Extracted information
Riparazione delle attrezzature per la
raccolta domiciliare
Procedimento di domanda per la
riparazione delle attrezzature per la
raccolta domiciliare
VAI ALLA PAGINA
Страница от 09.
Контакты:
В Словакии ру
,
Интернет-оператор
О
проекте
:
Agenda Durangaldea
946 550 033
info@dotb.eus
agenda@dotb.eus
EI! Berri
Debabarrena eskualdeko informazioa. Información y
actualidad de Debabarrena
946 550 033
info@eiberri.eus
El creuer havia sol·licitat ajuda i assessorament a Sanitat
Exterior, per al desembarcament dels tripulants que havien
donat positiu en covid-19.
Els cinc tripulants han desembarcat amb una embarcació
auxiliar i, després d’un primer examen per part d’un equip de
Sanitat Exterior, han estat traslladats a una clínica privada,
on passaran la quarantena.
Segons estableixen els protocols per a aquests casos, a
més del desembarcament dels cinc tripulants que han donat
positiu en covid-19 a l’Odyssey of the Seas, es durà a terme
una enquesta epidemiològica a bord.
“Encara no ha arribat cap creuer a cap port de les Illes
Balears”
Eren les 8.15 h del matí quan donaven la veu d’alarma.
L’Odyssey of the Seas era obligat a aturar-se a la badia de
* * *
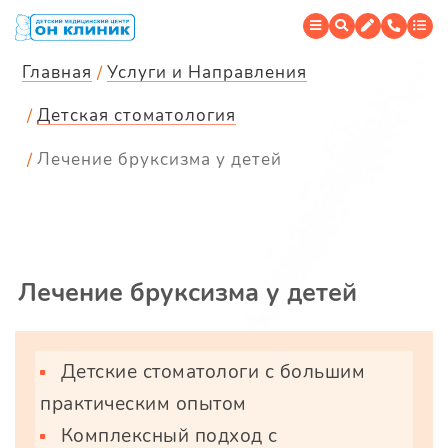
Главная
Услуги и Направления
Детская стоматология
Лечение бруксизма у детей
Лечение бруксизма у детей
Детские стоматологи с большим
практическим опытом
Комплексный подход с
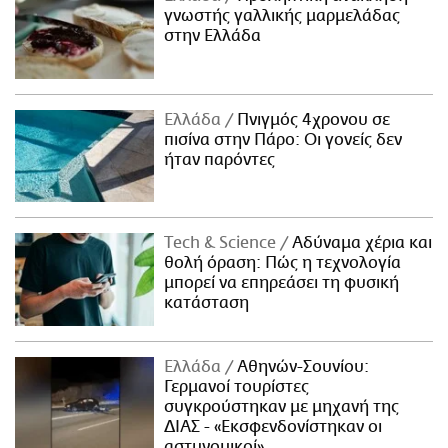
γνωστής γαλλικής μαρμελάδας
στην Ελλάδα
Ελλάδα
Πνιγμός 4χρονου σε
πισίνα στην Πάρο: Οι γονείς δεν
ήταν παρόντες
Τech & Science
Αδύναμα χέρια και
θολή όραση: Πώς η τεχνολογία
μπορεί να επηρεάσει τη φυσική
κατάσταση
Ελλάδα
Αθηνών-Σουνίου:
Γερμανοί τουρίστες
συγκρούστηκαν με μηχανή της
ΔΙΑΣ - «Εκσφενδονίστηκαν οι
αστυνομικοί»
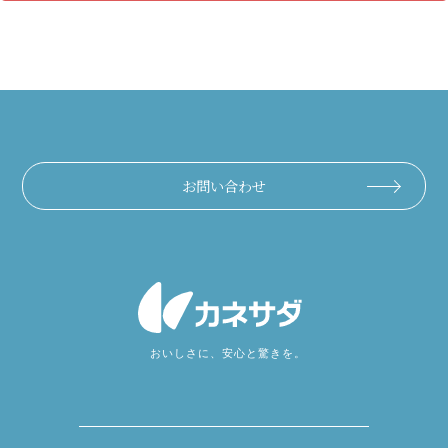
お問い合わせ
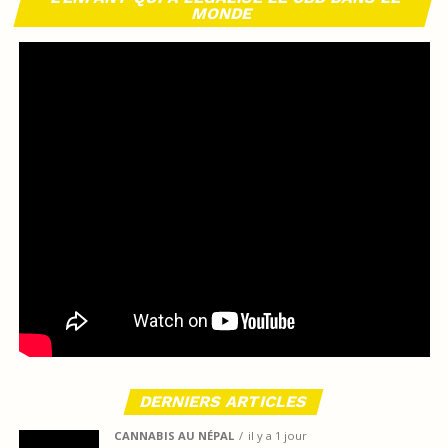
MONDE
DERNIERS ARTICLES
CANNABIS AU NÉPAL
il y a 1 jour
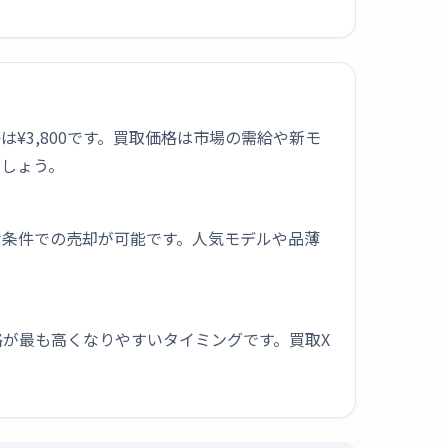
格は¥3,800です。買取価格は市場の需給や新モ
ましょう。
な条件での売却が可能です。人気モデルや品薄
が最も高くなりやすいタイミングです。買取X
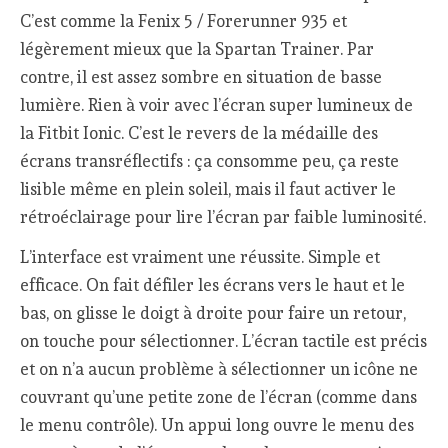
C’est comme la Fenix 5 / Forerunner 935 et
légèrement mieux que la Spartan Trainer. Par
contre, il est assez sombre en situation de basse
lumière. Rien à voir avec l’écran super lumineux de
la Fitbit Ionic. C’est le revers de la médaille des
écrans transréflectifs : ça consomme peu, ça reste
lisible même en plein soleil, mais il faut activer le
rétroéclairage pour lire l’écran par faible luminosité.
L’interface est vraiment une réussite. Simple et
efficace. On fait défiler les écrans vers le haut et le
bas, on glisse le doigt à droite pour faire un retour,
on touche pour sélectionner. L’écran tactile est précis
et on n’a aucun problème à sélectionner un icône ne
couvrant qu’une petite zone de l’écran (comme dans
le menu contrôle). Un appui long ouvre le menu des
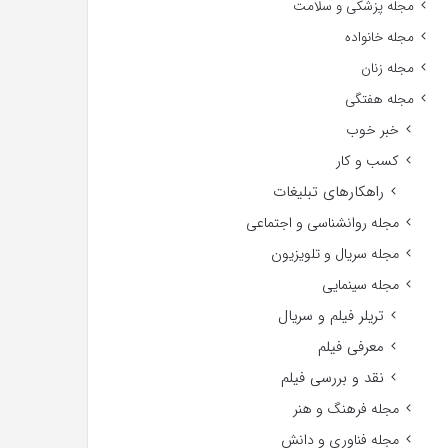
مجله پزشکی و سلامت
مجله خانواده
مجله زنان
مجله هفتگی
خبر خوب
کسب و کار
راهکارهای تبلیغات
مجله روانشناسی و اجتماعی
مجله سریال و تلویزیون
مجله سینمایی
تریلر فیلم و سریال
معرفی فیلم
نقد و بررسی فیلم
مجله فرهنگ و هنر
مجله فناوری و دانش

Task prompt
Filter these records, keeping every line where the word "écrans" occurs.

Written solution
écrans transréflectifs : ça consomme peu, ça reste
efficace. On fait défiler les écrans vers le haut et le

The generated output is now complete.